Op maandag 29 januari 2024 was ik, [naam] , hoofdinspecteur en werkzaam bij het basisteam Zuidoost- Drenthe, belast met een opsporingsdienst. Deze dag heb ik verdachte [verdachte] tweemaal gehoord.
Tijdens het tweede verhoor is [verdachte] geconfronteerd met twee video's.

Videofragment VID-20240129-WA0028.mp4

Ik hoor een stem tijdens de video. Deze stem herken ik als de stem van de verdachte. Ik herken deze stem doordat ik vandaag bijna twee uur met de verdachte in een verhoor situatie heb gezeten. De stem, intonatie en accent kwamen op mij volledig identiek over. Tevens herkende ik de broek die de persoon op de video draagt als de broek die de verdachte tijdens het verhoor droeg. Het lijkt alsof de verdachte met zijn telefoon aan het filmen is. De verdachte zelf zie ik daarbij niet in beeld. Ik zie alleen de benen van de verdachte en diens
schoenen. Ik zie dat de verdachte een blauwe gehavende spijkerbroek draagt met gaten er in. Ik zie dat de verdachte witte schoenen draagt.
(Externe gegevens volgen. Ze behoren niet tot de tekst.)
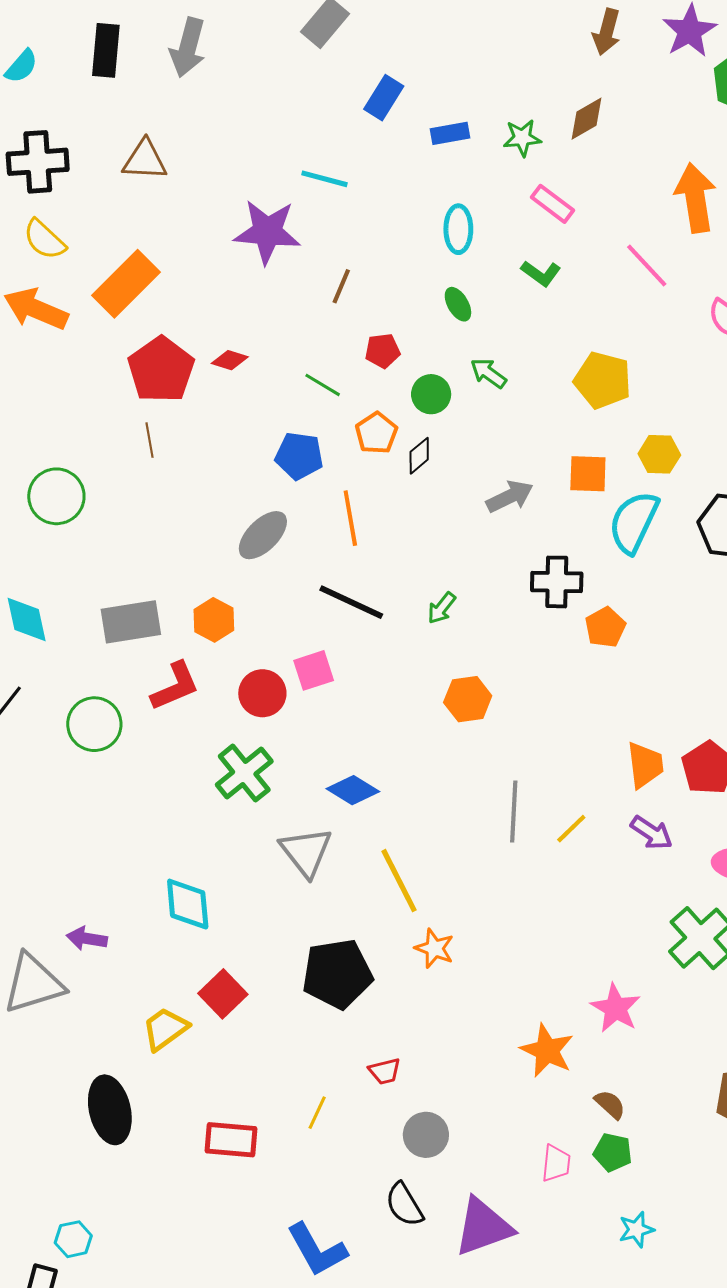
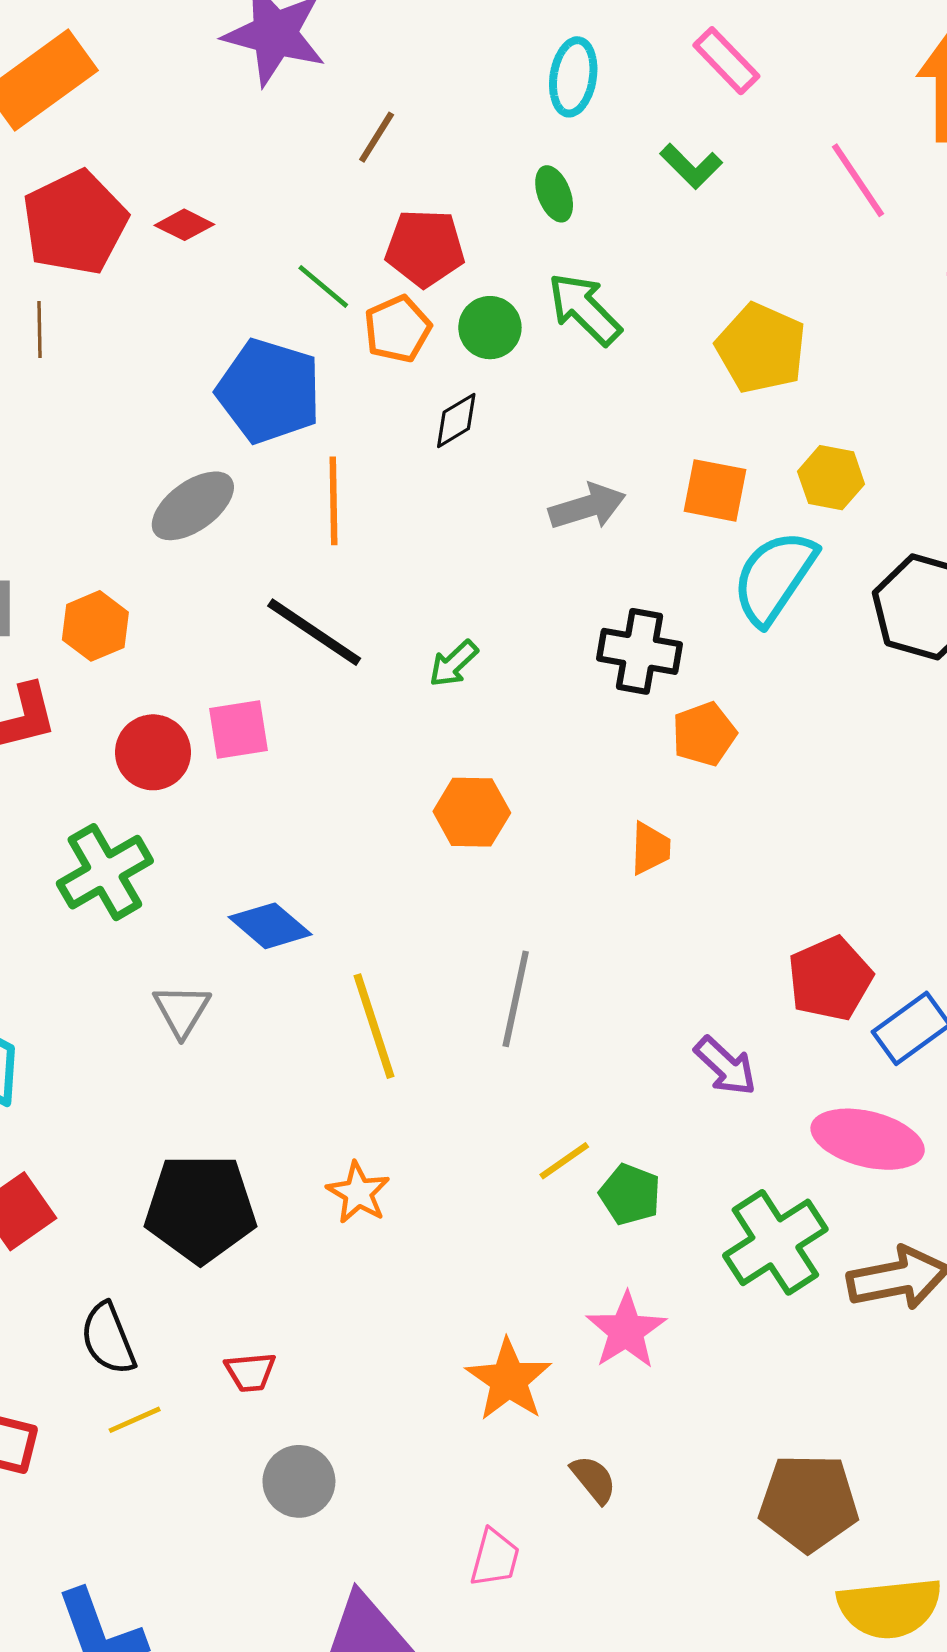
red pentagon: (383, 351) -> (425, 248), size x1.4
green arrow: (488, 373) -> (585, 309), size x1.4
orange pentagon: (376, 433) -> (398, 329), moved
blue pentagon: (299, 456) -> (269, 391), size x1.4
orange trapezoid: (645, 765) -> (650, 848), moved, size x0.7
yellow line: (571, 829) -> (564, 1161), moved
gray triangle: (306, 852) -> (182, 1010), size x0.7
yellow line: (399, 881) -> (374, 1026), moved
yellow line: (317, 1113) -> (135, 1420), turned 32
green pentagon: (613, 1152) -> (630, 1194), moved
black semicircle: (404, 1205) -> (108, 1339), moved

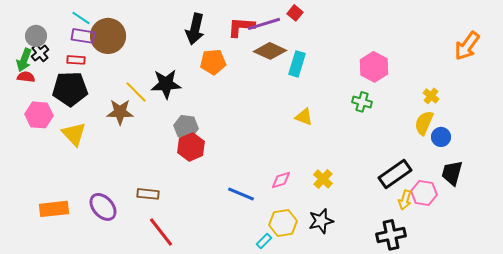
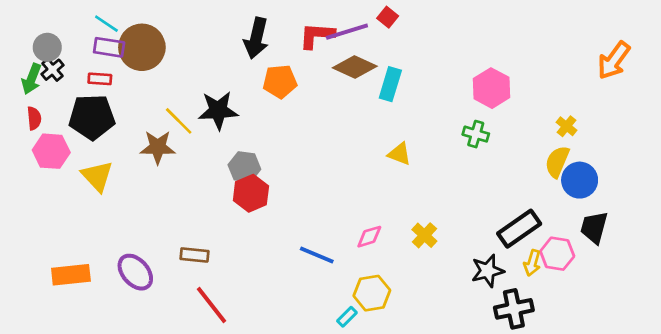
red semicircle: (26, 77) -> (34, 118), moved, turned 78
blue circle: (441, 137) -> (580, 180), size x1.4
black star: (321, 221) -> (488, 271), moved

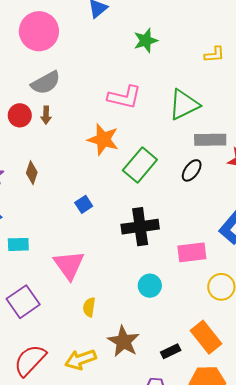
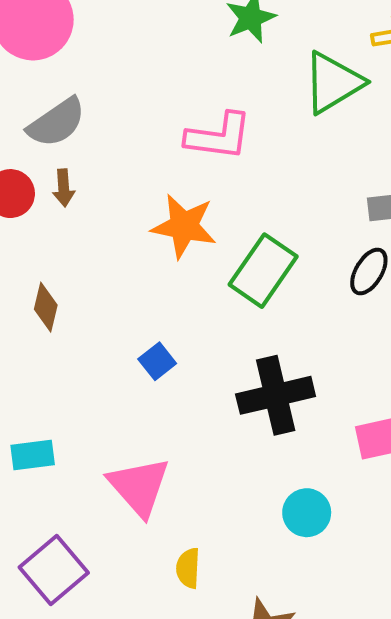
green triangle: (184, 105) -> (333, 83), moved

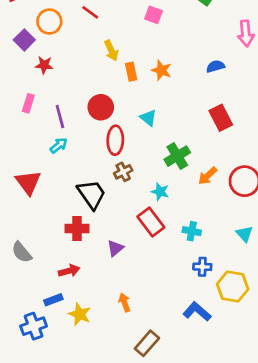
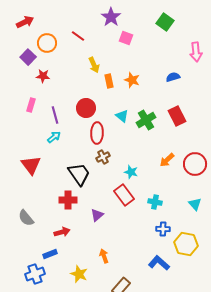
green cross: (177, 156) -> (146, 120), moved
yellow star: (80, 314) -> (79, 274), moved

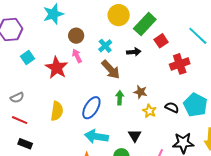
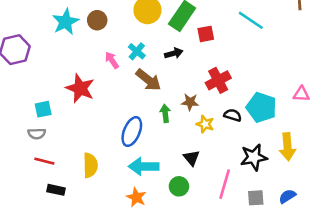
brown circle: (76, 36) -> (97, 20), moved
red square: (161, 41) -> (206, 34), turned 32
pink arrow: (77, 56) -> (112, 60), moved
cyan square: (27, 58) -> (43, 109), moved, turned 32
red cross: (180, 64) -> (218, 80), moved
gray semicircle: (17, 98) -> (37, 134), turned 32
yellow semicircle: (57, 111) -> (90, 165), moved

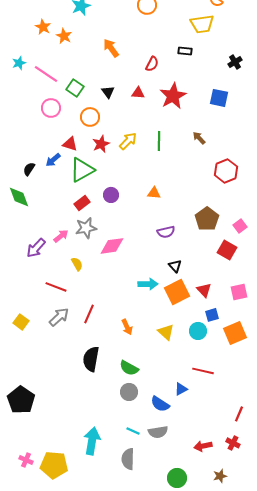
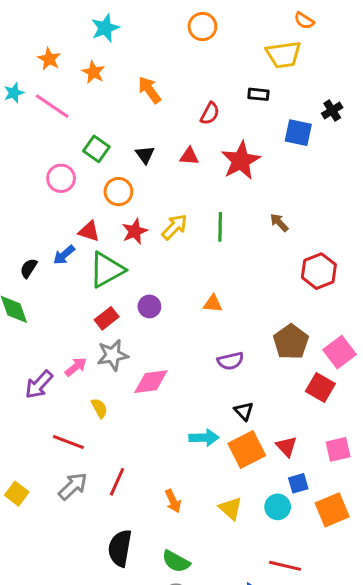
orange star: (64, 36) -> (93, 72), moved
cyan star: (19, 63) -> (14, 93), moved
pink line: (46, 74) -> (52, 106), moved
blue square: (219, 98) -> (298, 133), moved
pink square: (240, 226) -> (340, 352), size x1.5

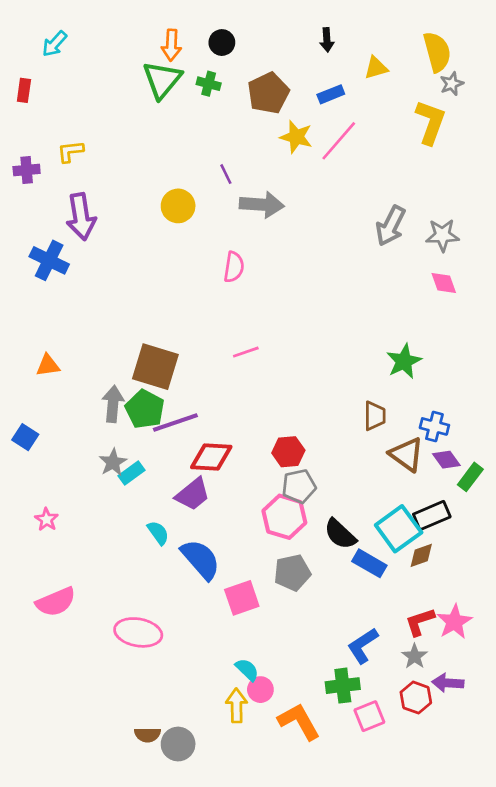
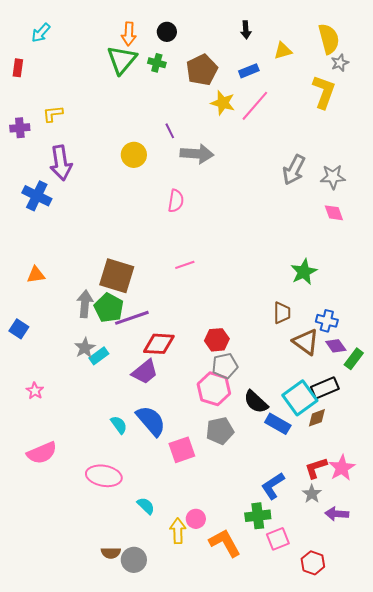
cyan semicircle: (158, 533) -> (119, 425), moved
cyan semicircle: (247, 670) -> (146, 506), moved
red hexagon: (416, 698) -> (313, 563), moved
Ik hoor de verdachte in de video het volgende zeggen:
'Luister dan, dit, zie je dit allemaal? Ik ga je nog wat laten zien ja. Kiek.'
Op het moment dat de verdachte dit zegt, zie ik een oranje koffer in beeld staan. Daarna hoor ik de verdachte het volgende zeggen:
'En hier ligt nog, ik weet niet hoe veel, en dit heb ik nou 200 keer. Dus doe een mooi bod, dan mag je alles ophalen.'
Op het moment dat de verdachte dit zegt, zie ik dat er diverse gereedschapskoffers van het merk Makita in beeld staan.
7.
Een naar wettelijk voorschrift opgemaakt proces-verbaal van bevindingen d.d. 30 januari 2024, opgenomen op pagina 64 e.v. van voornoemd dossier, inhoudend als relaas van verbalisant [naam] :
Ik zag dat dit een camera was aan de achterzijde van het terrein van het Leger des Heils. Ik zag dat de beelden van zondag 28 januari 2024 waren. Ik zag dat verdachte [verdachte] om 11.46 uur naar voren loopt. Ik zag dat hij een fiets aan de hand had en dat hij op de bagagedrager de eerder genoemde groene Makita-koffer vervoerde. Om 11.51 uur zag ik dat de eerder genoemde Duitse Audi parkeert met de achterzijde naar de bosjes toe. Ik zag dat er meerdere keren door de verdachten en betrokkenen heen en weer gelopen wordt. Er is sowieso twee keer te zien dat verdachte iets naar de auto tilt. Ik zag dat hij de eerste keer een rood/oranje voorwerp die kant op draagt. Ik zag dat hij de tweede keer een groene koffer, welke ik herken als een Makita-koffer naar de auto draagt.
8.
Een naar wettelijk voorschrift opgemaakt proces-verbaal van verhoor getuige d.d. 31 januari 2024, opgenomen op pagina 83 e.v. van voornoemd dossier, inhoudend als verklaring van [naam] :
V = Vraag
A = Antwoord
V= Kun je mij vertellen wie die tas bij jou op de kamer heeft neergezet?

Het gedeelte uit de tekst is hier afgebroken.